Link your own "FactGrid Research Item" of your project to data objects

Wikibase instances are designed to meticulously keep track on all the edits made on the installation. All Items, Properties and text pages come with version histories (see the tab above) that that list the entire respective editing process chronologically with the names of the accounts — an important feature that allows you to say precisely when you published a specific statement on an object, but insufficient, when it comes to presenting your work in a publication or a report that addresses the funding institution.

We are therefore encouraging the creation of specific "FactGrid research statements" Item:Q11295 which participants can now use to present on database objects such as Item:Q2080 Letter Ernst II. Ludwig von Sachsen-Gotha-Altenburg to Johann Joachim Christoph Bode, Gotha, 1783-07-18" We are using Property:P131 "research projects that contributed to this data set" to link to these "FactGrid research statements" — in this case to:

Item:Q11305: "Hermann Schüttler / Reinhard Markner, research on the correspondence of the Illuminati order (1998-2007)."

The data set for this item is, as you can see, complex: It names the two authors, their project supervisor, the funding institution and articles and books published in the course of the project.

It is now possible to run a database query that will list all the data records to which the project has contributed — useful if you want to present this work to a funding institution or if you wonder how to quote the data set properly.

It is common practice on FactGrid that numerous projects contribute to a specific Item; simply add your "FactGrid Research Item" if you have added to a data set and want this to be known.

How to claim personal responsibility on a specific statement

You can make controversial statements on FactGrid and link your views to these statements without having published anything anywhere else on the specific question.

To do so use Property:P196 "reasoning" in the Reference section to link to an Item you create for the specific statement which you want to personally authorise.

You create this statement using Special:NewItem and give it a succinct title in which you will function as the author as in:

Item:Q24 Your Name, "The correct birth date of Geoffrey Chaucer" (FactGrid, 2020-04-06).

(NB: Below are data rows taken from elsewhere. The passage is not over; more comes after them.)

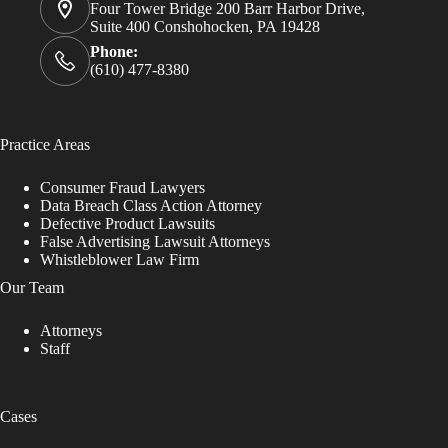
Four Tower Bridge 200 Barr Harbor Drive,
Suite 400 Conshohocken, PA 19428
Phone:
(610) 477-8380
Practice Areas
Consumer Fraud Lawyers
Data Breach Class Action Attorney
Defective Product Lawsuits
False Advertising Lawsuit Attorneys
Whistleblower Law Firm
Our Team
Attorneys
Staff
Cases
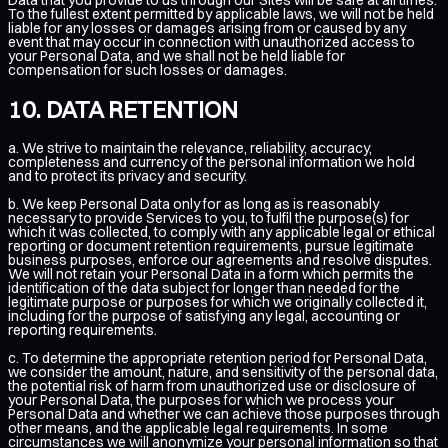
To the fullest extent permitted by applicable laws, we will not be held
liable for any losses or damages arising from or caused by any
event that may occur in connection with unauthorized access to
your Personal Data, and we shall not be held liable for
compensation for such losses or damages.
DATA RETENTION
a. We strive to maintain the relevance, reliability, accuracy,
completeness and currency of the personal information we hold
and to protect its privacy and security.
b. We keep Personal Data only for as long as is reasonably
necessary to provide Services to you, to fulfil the purpose(s) for
which it was collected, to comply with any applicable legal or ethical
reporting or document retention requirements, pursue legitimate
business purposes, enforce our agreements and resolve disputes.
We will not retain your Personal Data in a form which permits the
identification of the data subject for longer than needed for the
legitimate purpose or purposes for which we originally collected it,
including for the purpose of satisfying any legal, accounting or
reporting requirements.
c. To determine the appropriate retention period for Personal Data,
we consider the amount, nature, and sensitivity of the personal data,
the potential risk of harm from unauthorized use or disclosure of
your Personal Data, the purposes for which we process your
Personal Data and whether we can achieve those purposes through
other means, and the applicable legal requirements. In some
circumstances we will anonymize your personal information so that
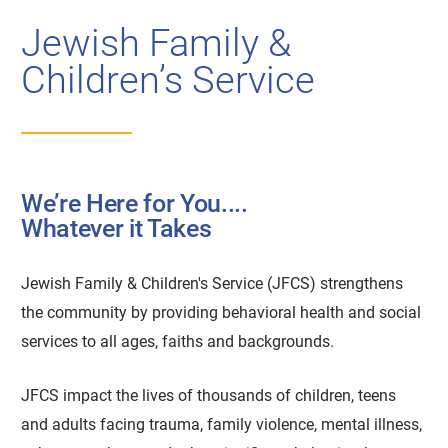
Jewish Family &
Children’s Service
We’re Here for You....
Whatever it Takes
Jewish Family & Children's Service (JFCS) strengthens
the community by providing behavioral health and social
services to all ages, faiths and backgrounds.
JFCS impact the lives of thousands of children, teens
and adults facing trauma, family violence, mental illness,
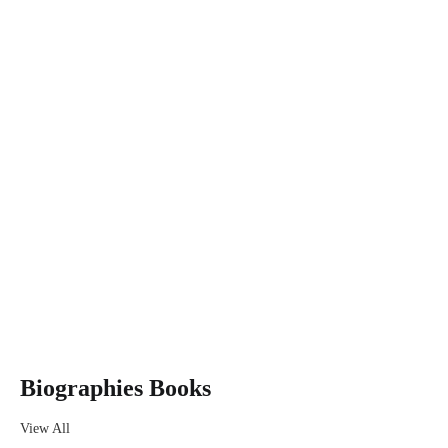
Get Extra
Sale -25%
ON ORDER
OVER $100
VIEW MORE
Biographies Books
View All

Having created the Item you substantiate it with the following statements:

  • Property:P2 "is a" " Item: Q22848 "FactGrid Thesis"
  • Property:P21 "author" — link here to the personal data record (or records if you are publishing this as a team) on FactGrid.
  • Property:P106 "date" — note here the current date with which you are creating the item.
  • Property:P99 "Thesis" — give here a short version of the thesis.

Once this is done, you can use the discussion page of the Ttem which you have just created to go into details. The page should give you space to explain your thesis in detail. You should in addition open a "discussion" section that can be used by others to share their views on the subject matter.